“My momma always said, “Life was like a box of chocolates. You never know what you’re gonna get.” Even if everyone’s life remains full of surprises, the truth is that what applied to Forrest Gump in the 1994 movie by Robert Zemeckis, shouldn’t apply to your data strategy. As you’re making the very first steps into your data strategy, you need to first know what’s inside your data. And this part is critical. To do so, you need the tools and methodology to step up your data-driven strategy.
Why Data Discovery?
With increased affordability and accessibility of data storage over recent years, data lakes have increased in popularity. This left IT teams with a growing number of diverse known and unknown datasets polluting the data lake in volume and variety every day. As a consequence, everyone is facing a data backlog. It can take weeks for IT teams to publish new data sources in a data warehouse or data lakes. At the same time, it takes hours for line-of-business workers or data scientists to find, understand and put all that data into context. IDC found that only 19 percent of the time spent by data professionals and business users can really be dedicated to analyzing information and delivering valuable business outcomes
Given this new reality, the challenge is now to overcome these obstacles by bringing clarity, transparency and accessibility to your data as well as to extract value from legacy systems and new applications alike. Wherever the data resides (in a traditional data warehouse or hosted in a cloud data lake), you need to establish proper data screening, so you can get the full picture and make sure you have the entire view of the data flow coming in and out your organization.
Know Your Data
When it’s time to get started working on your data, it’s critical to start exploring the different data sources you wish to manage. The good news is that the newly released Talend Data Catalog coupled with the Talend Data Fabric is here to help.
As mentioned in this post, Talend Data Catalog will intelligently discover all the data coming into your data lake so you get an instant picture of what’s going on in any of your datasets.
One of the many interesting use cases of Talend Data Catalog is to identify and screen any datasets that contain sensitive data so that you can further reconcile them and apply data masking, for example, to enable relevant people to use them within the entire organization. This will help reduce the burden of any data team wishing to operationalize regulations compliance across all data pipelines. To discover more about how Talend Data Catalog will help to be compliant with GDPR, take a look at this Talend webcast.

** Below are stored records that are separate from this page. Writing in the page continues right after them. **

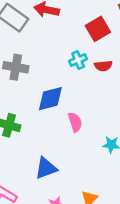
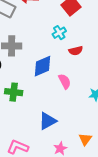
red semicircle: (103, 66) -> (76, 51), moved

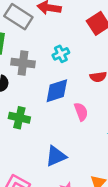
cyan cross: (59, 33) -> (61, 54), moved

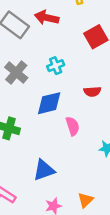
gray cross: (23, 63) -> (16, 72), turned 30

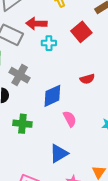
cyan cross: (56, 66) -> (49, 43), moved, turned 32
pink semicircle: (73, 126) -> (70, 119), moved

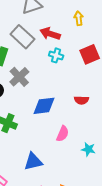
pink semicircle: (70, 119) -> (63, 134), moved, turned 35

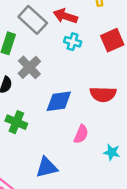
red semicircle: (81, 100) -> (103, 94), size x1.5

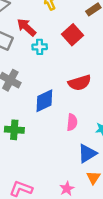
red arrow: (65, 16) -> (26, 27), turned 42
blue triangle: (47, 167) -> (87, 154), moved

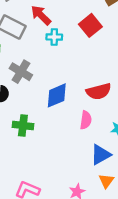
red semicircle: (80, 83) -> (99, 91), moved

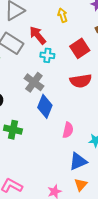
gray cross: (21, 72) -> (34, 82), moved
red semicircle: (99, 91) -> (81, 81), moved
blue diamond: (57, 95) -> (45, 106), turned -50

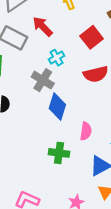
cyan cross: (47, 55) -> (57, 58), moved, turned -32
green cross: (13, 130) -> (59, 153), moved

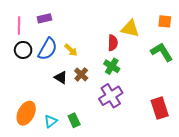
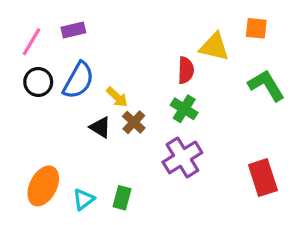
orange square: (165, 21) -> (256, 28), moved
pink line: (19, 25) -> (31, 42), turned 30
yellow arrow: (71, 50) -> (117, 97), moved
green rectangle: (74, 120) -> (122, 198), turned 40

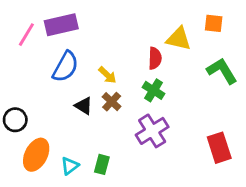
purple rectangle: (73, 30) -> (61, 25), size x1.6
black circle: (38, 82) -> (15, 120), moved
yellow arrow: (117, 97) -> (107, 75), moved

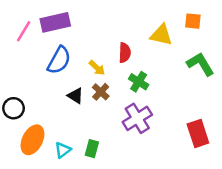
red semicircle: (155, 58) -> (125, 53), moved

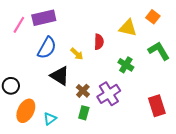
orange square: (193, 21) -> (153, 17), turned 32
green cross: (139, 82) -> (126, 65), moved
brown cross: (101, 92) -> (83, 91), moved
black triangle: (75, 96) -> (60, 76), size x1.5
green rectangle: (92, 149) -> (84, 113), moved

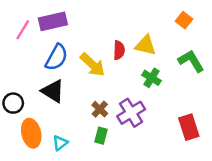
yellow triangle: (128, 28) -> (145, 45), moved
yellow arrow: (77, 54) -> (93, 65), size x1.6
black triangle: (60, 76) -> (53, 91), moved
orange ellipse: (26, 111) -> (31, 133), turned -40

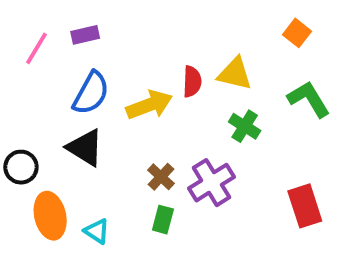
purple rectangle: (53, 21) -> (85, 35), size x0.6
yellow arrow: (93, 65) -> (149, 105), turned -64
cyan triangle: (60, 143) -> (97, 231), turned -49

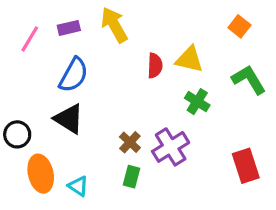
yellow arrow: (149, 105) -> (114, 25), moved, turned -99

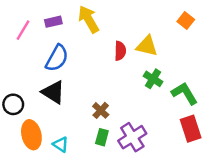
green L-shape: (249, 80) -> (185, 93), moved
purple cross: (171, 147) -> (132, 137), moved

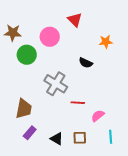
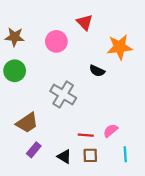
orange star: (106, 42) -> (120, 47), size x1.6
green circle: (27, 55) -> (15, 71), moved
red line: (78, 103) -> (86, 135), moved
brown trapezoid: (24, 109) -> (27, 123), turned 45

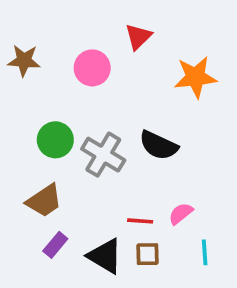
red triangle: (85, 22) -> (138, 37), turned 30
green circle: (15, 71) -> (55, 140), moved
black semicircle: (97, 71) -> (159, 145), moved, size x1.5
black triangle: (64, 157) -> (105, 256), size x1.5

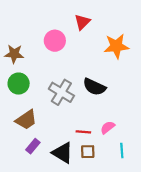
brown star: (24, 61) -> (14, 54), moved
green circle: (55, 140) -> (19, 84), moved

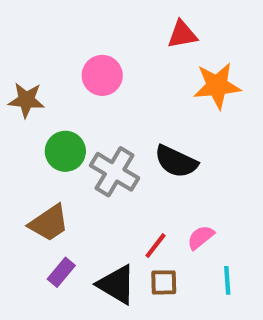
red triangle: (82, 22) -> (182, 34), moved, turned 35
green circle: (19, 84) -> (65, 151), moved
red line: (83, 132) -> (156, 246), turned -56

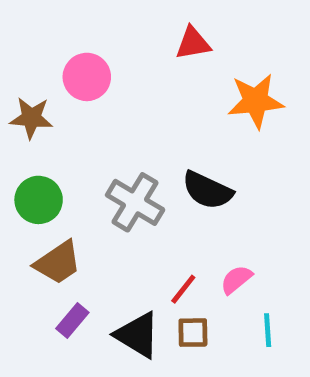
red triangle: (182, 34) -> (193, 43), moved
pink circle: (102, 75) -> (87, 77), moved
green circle: (65, 151) -> (39, 200), moved

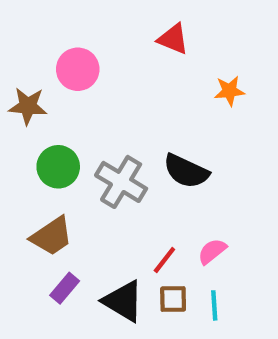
red triangle: (193, 43) -> (173, 39), turned 32
orange star: (256, 101) -> (229, 91), size x0.6
green circle: (39, 200) -> (58, 167), moved
cyan line: (268, 330) -> (214, 305), moved

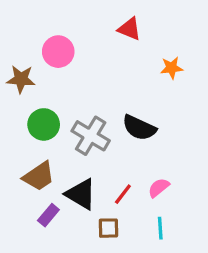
brown square: (173, 299) -> (108, 228), moved
black triangle: (123, 301) -> (81, 194), moved

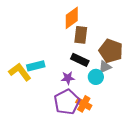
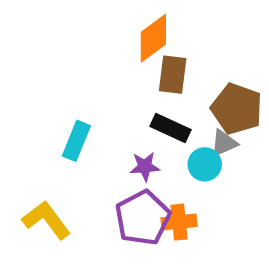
cyan rectangle: (36, 66) -> (76, 141), turned -54
yellow L-shape: (20, 72) -> (46, 220), moved
orange cross: (84, 104) -> (179, 222), turned -35

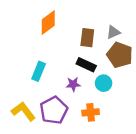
orange diamond: (153, 38) -> (48, 22), moved
gray triangle: (224, 143) -> (113, 32), moved
purple pentagon: (143, 218) -> (54, 110), moved

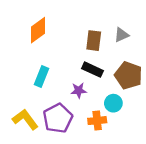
orange diamond: (48, 22) -> (38, 30), moved
brown pentagon: (120, 55) -> (128, 75), moved
cyan circle: (104, 83) -> (113, 103), moved

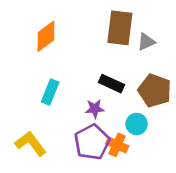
brown rectangle: (94, 41) -> (120, 28), moved, size x1.4
purple pentagon: (58, 118) -> (92, 142), moved
orange cross: (97, 121) -> (117, 145), turned 30

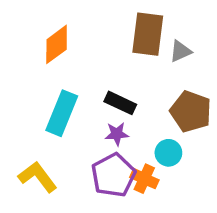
black rectangle: (111, 84) -> (120, 103), moved
cyan rectangle: (50, 92) -> (62, 113), size x1.4

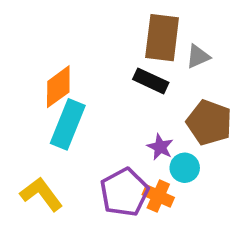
orange diamond: (57, 44) -> (58, 87), moved
black rectangle: (120, 103) -> (151, 81), moved
purple star: (117, 134) -> (160, 147), moved, turned 30

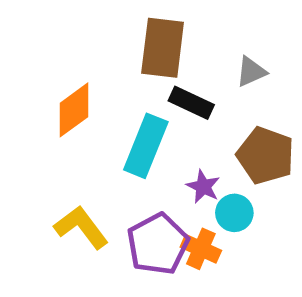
brown rectangle: (162, 38) -> (163, 48), moved
cyan rectangle: (68, 124) -> (146, 146), moved
yellow L-shape: (41, 194) -> (81, 227), moved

Auto Profiling for All with Data Catalog
Auto-profiling capabilities of Talend Data Catalog facilitate data screening for non-technical people within your organization. Simply put, the data catalog will provide you with automated discovery and intelligent documentation of the datasets in your data lake. It comes with easy to use profiling capabilities that will help you to quickly assess data at a glance. With trusted and auto profiled datasets, you will have powerful and visual profiling indicators, so users can easily find and the right data in a few clicks.
Not only can Talend Data Catalog bring all of your metadata together in a single place, but it can also automatically draw the links between datasets and connect them to a business glossary. In a nutshell, this allows organizations to:
- Automate the data inventory
- Leverage smart semantics for auto-profiling, relationships discovery and classification
- Document and drive usage now that the data has been enriched and becomes more meaningful
Go further with Data Profiling
Data profiling is a technology that will enable you to discover your datasets in-depth and accurately assess multiple data sources based on the six dimensions of data quality. It will help you to identify if and how your data is inaccurate, inconsistent, incomplete.
Let’s put this in context. Think about a doctor’s exam to assess a patient’s health. Nobody wants to be in the process of having surgery without a precise and close examination. The same applies to data profiling. You need to understand your data before fixing it. As data will often come into the organization as either inoperable, in hidden formats, or unstructured an accurate diagnosis will help you to have a detailed overview of the problem before fixing it. This will save your time for you, your team and your entire organization because you will have primarily mapped this potential minefield.
Easy profiling for power users with Talend Data Preparation: Data profiling shouldn’t be complicated. Rather, it should be simple, fast and visual. For use cases such as Salesforce data cleansing, you may wish to gauge your data quality by delegating some of the basic data profiling activities to business users. They will then be able to do quick profiling on their favorite datasets. With tools like Talend Data Preparation, you will have powerful yet simple built-in profiling capabilities to explore datasets and assess their quality with the help of indicators, trends and patterns.
Advanced profiling for data engineers: Using Talend Data Quality in the Talend Studio, data engineers can start connecting to data sources to analyze their structure (catalogs, schemas, and tables), and stores the description of their metadata in its metadata repository. Then, they can define available data quality analysis including database, content analysis, column analysis, table analysis, redundancy analysis, correlation analysis, and more. These analyses will carry out the data profiling processes that will define the content, structure, and quality of highly complex data structures. The analysis results will be then displayed visually as well.
To go further into data profiling take a look at this webcast: An Introduction to Talend Open Studio for Data Quality.
Keep in mind that not your data strategy should first and foremost start with data discovery. Failure to profile your data would obviously put your entire data strategy at risk. It’s really about analyzing the ground to make sure your data house could be built on solid foundations.